Populate a test database with hundreds of realistic customer records without writing them manually.
Generate sample addresses and names in Italian, Japanese, or German for testing localized apps.
Create anonymized sample data from real user records to share safely with your development team.
Stress-test a system by rapidly generating thousands of fake transactions or user profiles.

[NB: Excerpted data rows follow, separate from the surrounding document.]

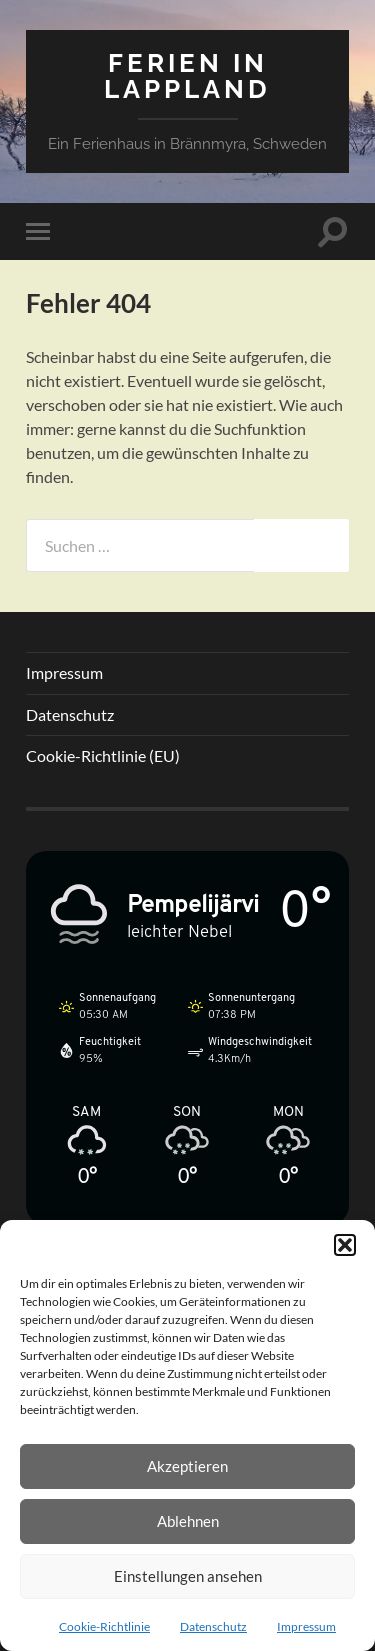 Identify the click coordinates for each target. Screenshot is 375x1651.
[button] (345, 1245)
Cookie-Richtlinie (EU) (103, 755)
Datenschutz (213, 1626)
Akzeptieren (187, 1466)
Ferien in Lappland (187, 75)
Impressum (306, 1626)
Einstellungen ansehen (188, 1576)
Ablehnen (188, 1521)
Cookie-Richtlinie (104, 1626) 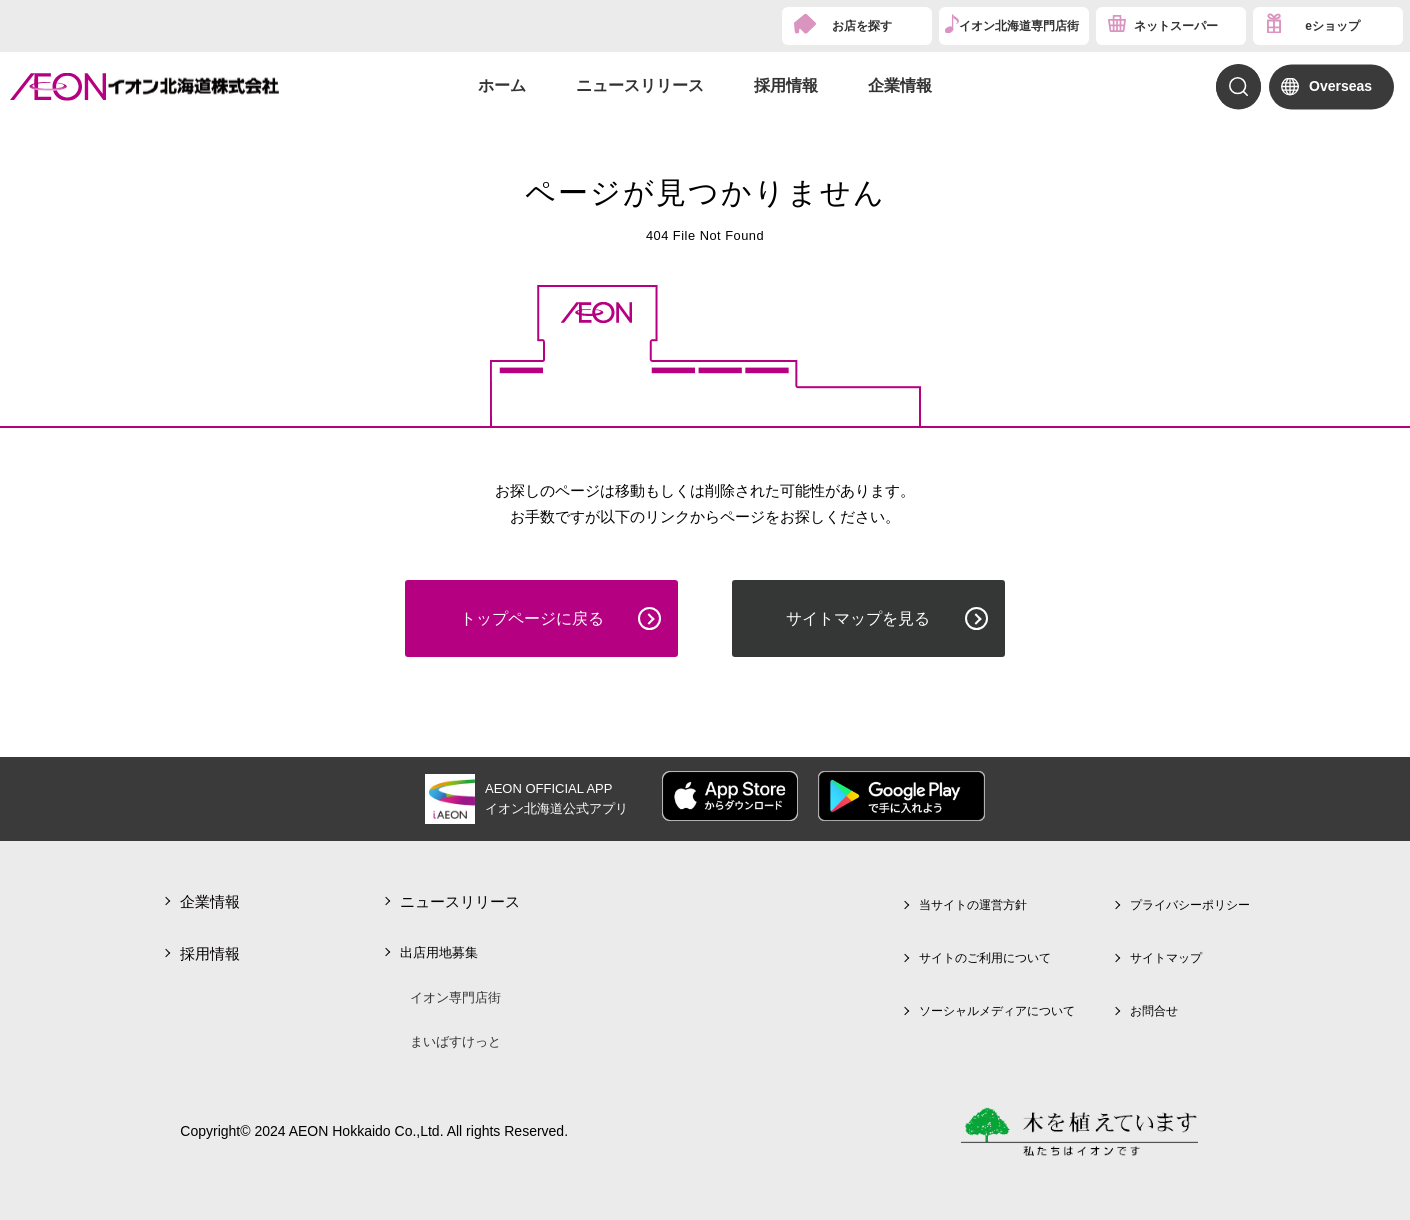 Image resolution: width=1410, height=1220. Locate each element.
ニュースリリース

Faker is a Python library that generates realistic-looking but completely made-up data on demand. When you are building or testing an app, you often need sample data, names, addresses, phone numbers, email addresses, company names, and so on. Writing that data by hand is tedious, and using real personal data from your users in development is a privacy risk. Faker solves this by producing randomized but plausible data instantly with a simple function call. You just call something like fake.name() or fake.address() and get back a believable fake result every time. It supports localization, meaning you can ask for names and addresses in Italian, Japanese, German, and dozens of other locales rather than always getting American-style data. It works as a Python library you import, a command-line tool you run in a terminal, and also integrates with pytest (a popular testing framework) for automatic test data generation. You would use Faker any time you need to populate a database with test records, generate sample documents, stress-test a system, or anonymize real data before sharing it with developers. It requires Python 3.8 or higher.
Generated 2026-05-18 · Model: sonnet-4-6 · Verify against the repo before relying on details.